Mehmetçik düşmana geçit vermemek için canını hiçe sayıyor, gözünü kırpmadan şehadete koşuyordu. Ölsem de düşmana geçit vermem diyordu. Binler Çanakkale'ye akıyordu. Analar evlatlarını, genç kızlar sevdiklerini, mektepler öğrencilerini bir bir cepheye uğurluyorlardı. Giden dönmüyordu bir daha. Liseler mezun vermiyordu o sene. Hepsi kanla yazılmış kaderlerini yaşıyorlardı. Ancak vatanını milletini korumak için hiç çekinmeden canlarını feda ediyorlardı.
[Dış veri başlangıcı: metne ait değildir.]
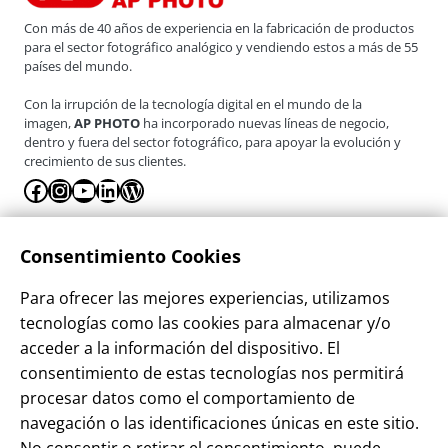
Con más de 40 años de experiencia en la fabricación de productos
para el sector fotográfico analógico y vendiendo estos a más de 55
países del mundo.
Con la irrupción de la tecnología digital en el mundo de la
imagen,
AP PHOTO
ha incorporado nuevas líneas de negocio,
dentro y fuera del sector fotográfico, para apoyar la evolución y
crecimiento de sus clientes.
Facebook
Instagram
YouTube
LinkedIn
WordPress
La Empresa
Consentimiento Cookies
¿Quienes somos?
Para ofrecer las mejores experiencias, utilizamos
Contacto
tecnologías como las cookies para almacenar y/o
Sostenibilidad
acceder a la información del dispositivo. El
consentimiento de estas tecnologías nos permitirá
Blog
procesar datos como el comportamiento de
Alta Cliente
navegación o las identificaciones únicas en este sitio.
Aviso Legal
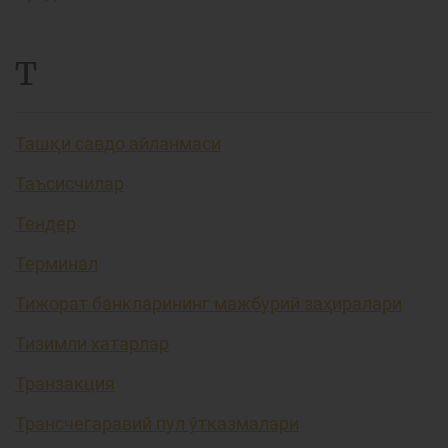
Т
Ташқи савдо айланмаси
Таъсисчилар
Тендер
Терминал
Тижорат банкларининг мажбурий заҳиралари
Тизимли хатарлар
Транзакция
Трансчегаравий пул ўтказмалари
Çanakkaler zaferi sadece kazanılmış sıradan bir zafer değildir. Kanla yazılmış bir destandir. Milletinin geleceği için kendi geleceğinden vazgeçmiş, kendi kaderine boyun eğmiş ama vatanının kaderine boyun eğmemiş mehmetçiğin sessiz çığlığıdır. Vatan sevgisini kendinden, anne babasından, sevdiğinden üstün tutmuş yüzbinlerin zaferidir Çanakkale.
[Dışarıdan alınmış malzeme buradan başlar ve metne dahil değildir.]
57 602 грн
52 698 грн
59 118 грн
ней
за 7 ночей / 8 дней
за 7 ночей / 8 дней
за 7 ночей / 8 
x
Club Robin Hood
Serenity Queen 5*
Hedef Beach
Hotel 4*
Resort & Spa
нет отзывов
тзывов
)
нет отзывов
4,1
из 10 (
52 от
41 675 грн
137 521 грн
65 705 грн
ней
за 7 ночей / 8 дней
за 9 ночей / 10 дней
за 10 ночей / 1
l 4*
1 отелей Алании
Kanını dökmüş, kolunu bacağını kaybetmiş, iyileşip kalan parçalarını da feda etmeye hazır mehmetçiğin inancıdır. Bir mezar taşı bile olmadan kaybolup gitmiş isimsiz kahramanların ağıtlarıdır. Bağımsızlık için canını feda etmiş yüzbinlerin sesidir Çanakkale.
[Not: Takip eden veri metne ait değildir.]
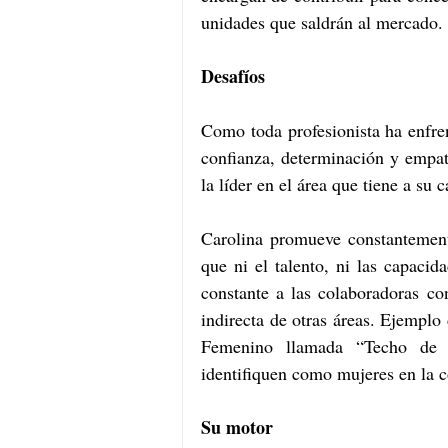
unidades que saldrán al mercado. 
Desafíos 
Como toda profesionista ha enfre
confianza, determinación y empat
la líder en el área que tiene a su
Carolina promueve constantemente
que ni el talento, ni las capaci
constante a las colaboradoras co
indirecta de otras áreas. Ejemplo
Femenino llamada “Techo de C
identifiquen como mujeres en la 
Su motor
Boğazından geçen bir lokma kuru ekmeğe razı olmuş, bir tas sıcak yemeğin kokusunu bile unutmuş bir yudum suya hasret askerlerin tükenmeyen sabrıdır Çanakkale. Tüm yokluklara ve imkansızlıklara rağmen düşmanın modern silahlarına göğsünü siper etmiş kahramanların hikayesidir Çanakkale.
Kendini yenilmez sanan, mehmetçiğe binlerce bomba yağdıran devletlerin, boğazın derin sularına, Gelibolu'nun uçsuz bucaksız siperlerine gömüldüğü; Türk askerinin gücünü, imanını iliklerine kadar hissettirdiği, milletin bir bütün olarak dünyaya meydan okuduğu muharebedir Çanakkale.
Tarihin seyrinin değiştiği yerdir. Türkün esarete baş kaldırışıdır. Bağımsızlık uğruna verilen mücadele ile tüm dünyaya örnek olan bir destandir Çanakkale.
Vatan için canını feda etmiş şanlı Türk askeri ve milletine sevgi, saygı ve minnetle.